Collected data:
____

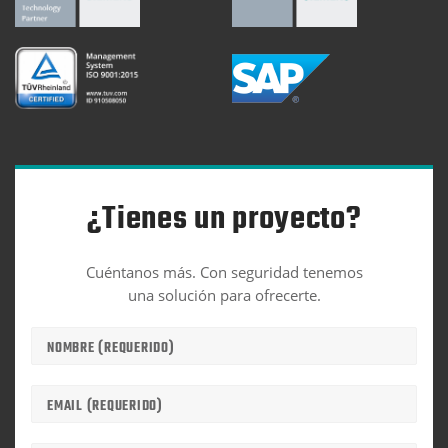
¿Tienes un proyecto?
Cuéntanos más. Con seguridad tenemos
una solución para ofrecerte.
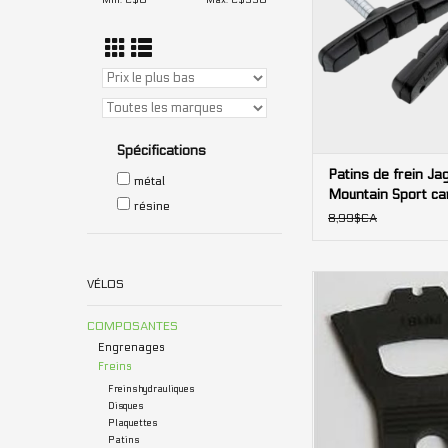
Min: C$
0
Max: C$
550
Spécifications
Patins de frein Ja
métal
Mountain Sport can
résine
8,99$CA
Pad spacer Sram 4
VÉLOS
1.8mm
COMPOSANTES
AJOUTER AU PA
Engrenages
Freins
Freins hydrauliques
Disques
Plaquettes
Patins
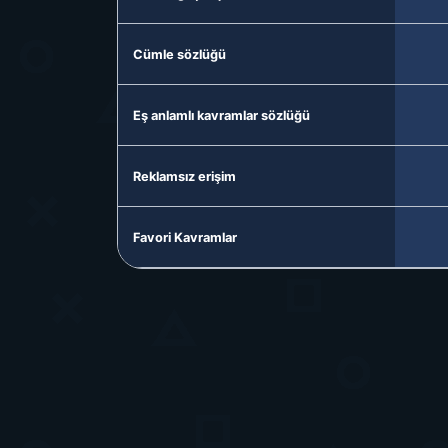
Cümle sözlüğü
Eş anlamlı kavramlar sözlüğü
Reklamsız erişim
Favori Kavramlar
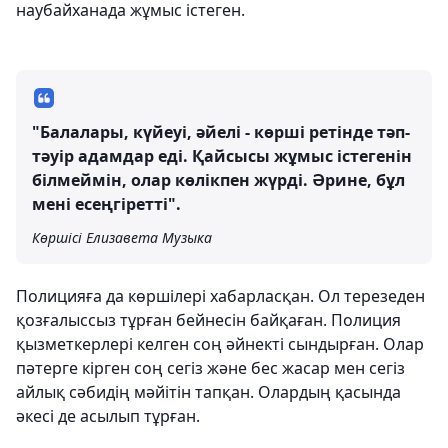
наубайханада жұмыс істеген.
"Балалары, күйеуі, әйелі - көрші ретінде тәп-
тәуір адамдар еді. Қайсысы жұмыс істегенін
білмеймін, олар көлікпен жүрді. Әрине, бұл
мені есеңгіретті".
Көршісі Елизавета Музыка
Полицияға да көршілері хабарласқан. Ол терезеден
қозғалыссыз тұрған бейнесін байқаған. Полиция
қызметкерлері келген соң әйнекті сындырған. Олар
пәтерге кірген соң сегіз және бес жасар мен сегіз
айлық сәбидің мәйітін тапқан. Олардың қасында
әкесі де асылып тұрған.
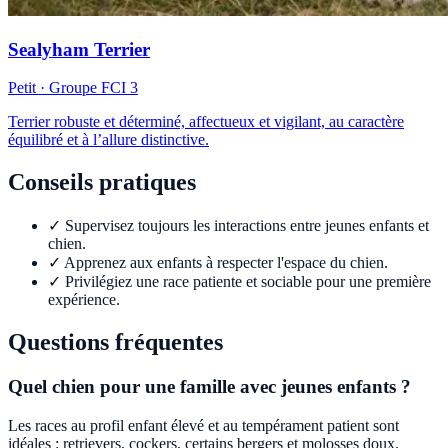
Sealyham Terrier
Petit
· Groupe FCI
3
Terrier robuste et déterminé, affectueux et vigilant, au caractère
équilibré et à l’allure distinctive.
Conseils pratiques
✓
Supervisez toujours les interactions entre jeunes enfants et
chien.
✓
Apprenez aux enfants à respecter l'espace du chien.
✓
Privilégiez une race patiente et sociable pour une première
expérience.
Questions fréquentes
Quel chien pour une famille avec jeunes enfants ?
Les races au profil enfant élevé et au tempérament patient sont
idéales : retrievers, cockers, certains bergers et molosses doux.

____

TASK:
In the data above, the line containing "Spécifications" and all lines after it are to be reproduced exactly, leaving out the pictures.

RESPONSE FOR THIS EXERCISE:
Spécifications
Patins de frein Ja
métal
Mountain Sport can
résine
8,99$CA
Pad spacer Sram 4
VÉLOS
1.8mm
COMPOSANTES
AJOUTER AU PA
Engrenages
Freins
Freins hydrauliques
Disques
Plaquettes
Patins
Cümle sözlüğü
Eş anlamlı kavramlar sözlüğü
Reklamsız erişim
Favori Kavramlar
наубайханада жұмыс істеген.
"Балалары, күйеуі, әйелі - көрші ретінде тәп-
тәуір адамдар еді. Қайсысы жұмыс істегенін
білмеймін, олар көлікпен жүрді. Әрине, бұл
мені есеңгіретті".
Көршісі Елизавета Музыка
Полицияға да көршілері хабарласқан. Ол терезеден
қозғалыссыз тұрған бейнесін байқаған. Полиция
қызметкерлері келген соң әйнекті сындырған. Олар
пәтерге кірген соң сегіз және бес жасар мен сегіз
айлық сәбидің мәйітін тапқан. Олардың қасында
әкесі де асылып тұрған.
Sealyham Terrier
Petit
· Groupe FCI
3
Terrier robuste et déterminé, affectueux et vigilant, au caractère
équilibré et à l’allure distinctive.
Conseils pratiques
✓
Supervisez toujours les interactions entre jeunes enfants et
chien.
✓
Apprenez aux enfants à respecter l'espace du chien.
✓
Privilégiez une race patiente et sociable pour une première
expérience.
Questions fréquentes
Quel chien pour une famille avec jeunes enfants ?
Les races au profil enfant élevé et au tempérament patient sont
idéales : retrievers, cockers, certains bergers et molosses doux.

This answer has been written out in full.